Prompt: Except for the images, repeat the entries below word for word.

Stored data entries:
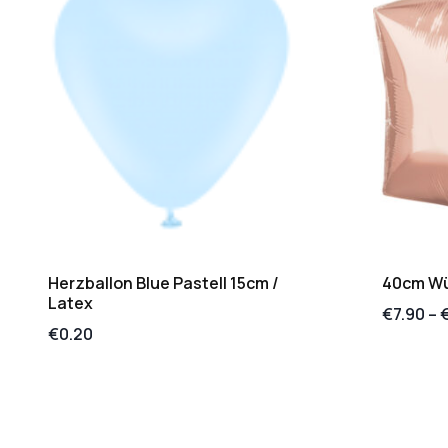
Herzballon Blue Pastell 15cm /
40cm Wür
Latex
€
7.90
–
€
0.20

Task solution:
Herzballon Blue Pastell 15cm /
40cm Wür
Latex
€
7.90
–
€
0.20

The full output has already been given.